For now, and at least through the next century, water supplied by the Triadelphia and Rocky Gorge reservoirs on the southern border of Howard County is expected to be clean and drinkable.

But the threat of sprawl from Baltimore and Washington could eventually convert them into algae-filled wetlands with water unsuitable for human consumption.

That is the concern of an official from the Washington Suburban Sanitary Commission (WSSC), a state-authorized utility run by commissioners appointed by Prince George's and Montgomery county executives that has owned and operated the Triadelphia and Rocky Gorge reservoirs since they were built in the 1940s.

"I think we are at a crossroads because of development pressures in Howard County and Montgomery County," said William J. Kennedy, environmental affairs manager for the utility's bureau of planning and design. "They're beautiful areas and prime for development.
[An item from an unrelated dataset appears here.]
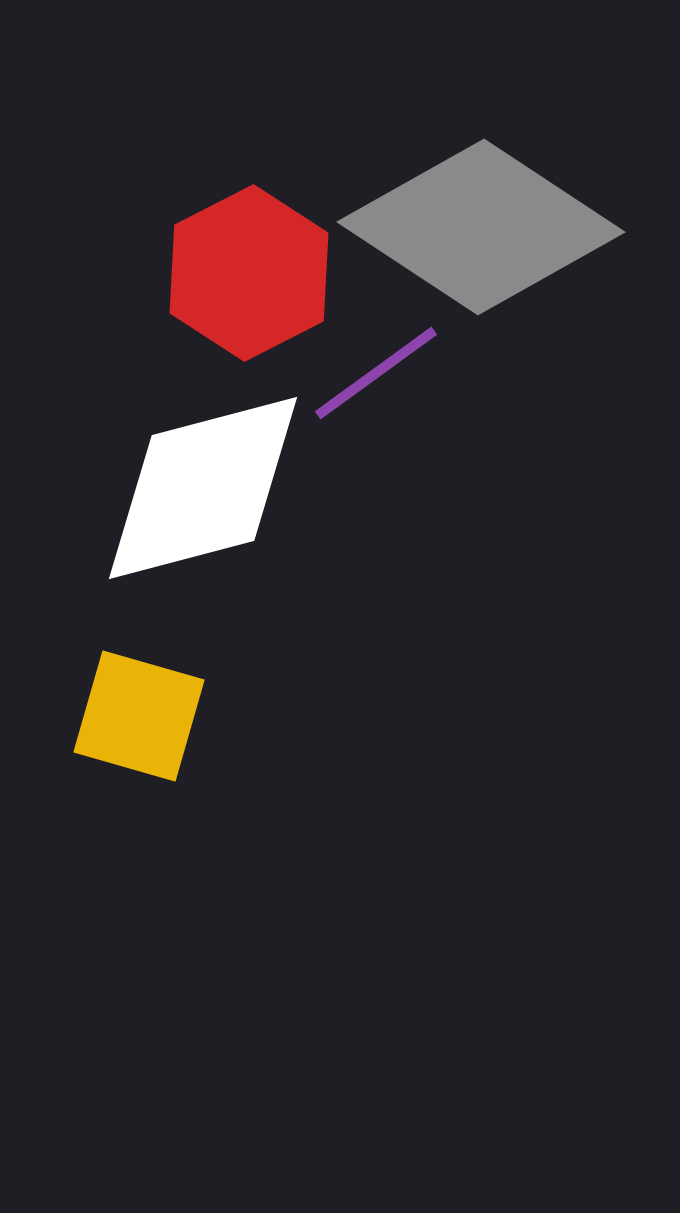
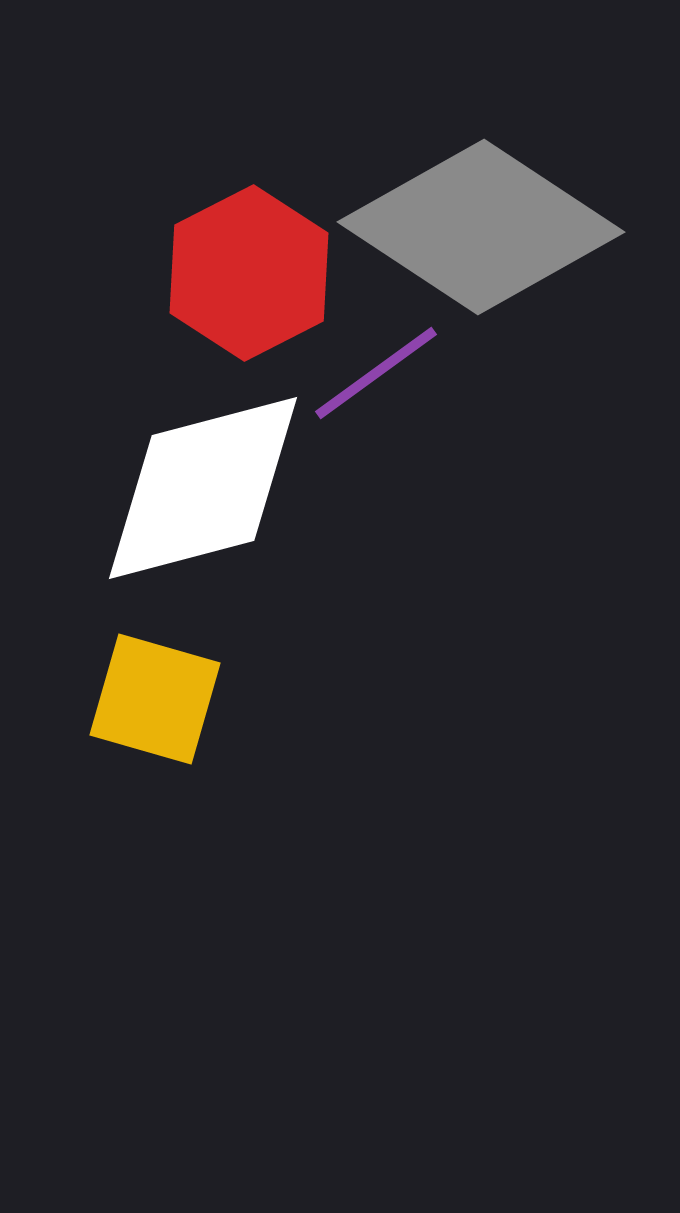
yellow square: moved 16 px right, 17 px up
We feel the stressors on the lakes at a point where we don't want [development] to go any further. We're trying to hold the line."
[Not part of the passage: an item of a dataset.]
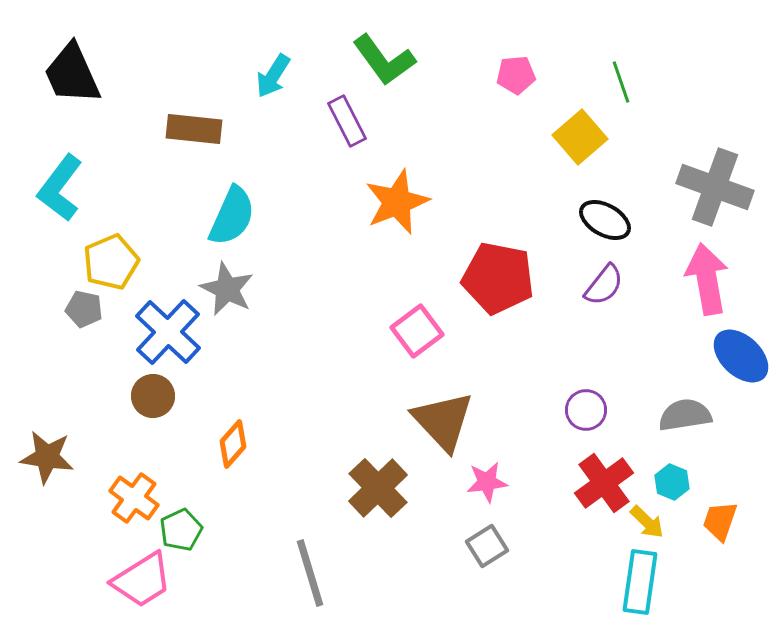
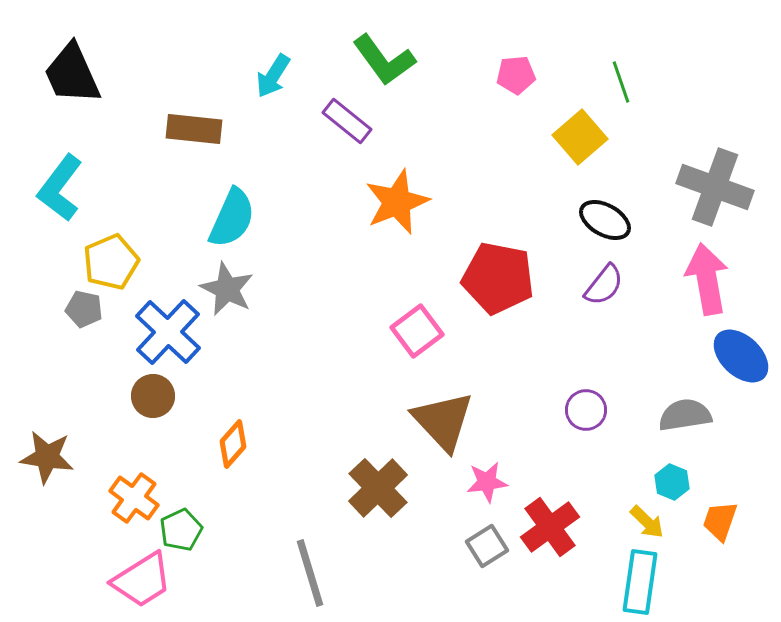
purple rectangle: rotated 24 degrees counterclockwise
cyan semicircle: moved 2 px down
red cross: moved 54 px left, 44 px down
Kennedy's comments came nearly two months after the state's top environmental official criticized Howard County officials for allowing dense residential development near the reservoirs.

Jane T. Nishida, secretary of the Maryland Department of the Environment, subsequently stripped the county health officer, who works under Nishida's jurisdiction, of the authority to approve subdivision plans using private septic systems and wells. Her office is also conducting an audit to review the local health department's endorsement of about a dozen residential communities in the western section of the county.

The audit, to be completed by the end of the month, likely will show whether local health officials ignored state environmental guidelines and whether Nishida can rescind the county health officer's authority for an indeterminate amount of time.

State regulations require communities developed within 2,500 feet of watersheds to build a house on a minimum lot size of 2 acres.

The county allows developers to build a home on no more than 1.5 acres near reservoirs. A county councilman has introduced an amendment that would match the county code with state standards.

Two communities -- both offering a house per acre -- have been built within 2,500 feet of the Triadelphia and Rocky Gorge reservoirs. Kennedy said it is unlikely that the developments have had much negative impact on them.

But Kennedy said the demand for new housing in previously undisturbed areas is becoming a national threat to drinking water sources.

"We're pushing the envelope," he said. The Triadelphia and Rocky Gorge reservoirs make up part of the border between Howard and Montgomery counties. The Patuxent River flows through both reservoirs.

About 70 percent of the water from the reservoirs serves residents in the northern half of Prince George's County. Another 25 percent flows to northeastern Montgomery County, while 5 percent is consumed by residents of southern Howard County.

The WSSC, which also manages water from the Potomac River, has been monitoring water quality in the Triadelphia and Rocky Gorge reservoirs every month for more than 20 years.

Although Kennedy said water quality from the reservoirs is "10 times better" than water from the Potomac River, he noted that contaminants in the reservoirs' water are on the rise.

Oxygen levels in the lower layers of the water are less than the 5 milligrams per liter required to sustain the aquatic life that feeds on algae, which can give water a foul odor and taste.

Sediment concentrations have increased about 2 percent annually, which translates into higher treatment costs.

In recent years, the study focus has shifted to tributaries -- such as Cattail Creek in western Howard -- that flow into the reservoirs. Kennedy said heavy storms, can sweep pollutants into the tributaries.

The largest source of contaminants is man-made -- runoff from the roofs of houses, driveways, roads and lawns.

That's why Kennedy said he supports the state's minimum lot-size requirement of one house per 2 acres near watersheds.

"With higher density, you will see increased sedimentation, increased storm water, increased fertilizer," he said. "The more you increase density, the more you increase man's activity around the reservoirs."

Kennedy said the WSSC has tried to remain vigilant of projects that could affect the reservoirs. The WSSC testified at public hearings in 1997 on a proposal to build a 116-unit condominium complex near Cattail Creek.

The WSSC also raised some objections to the proposed Big Branch Overlook, a plan by Glenwood farmer Charles Sharp to build 95 homes near the Triadelphia Reservoir.

Several residents and slow-growth advocates are doing what they can to preserve the watershed. They have formed the Patuxent Watershed Land Trust, a private, nonprofit group seeking to buy easements -- and in the future, land -- near the reservoirs.

"The reason we created this group is because of the inability on the part of WSSC to buy land because it is so expensive," said Ray Puzio, who chairs the board of directors for the land trust. "But the public can do much more if it is interested in preserving the quality of water."

Kennedy emphasized that the WSSC is not opposed to all development near the watersheds.

"We understand that Howard County is one of the prime development areas on the eastern seaboard," he said. "We're just trying to sensitize not only the public, but also local government to use the best practices they can to protect both of these lakes."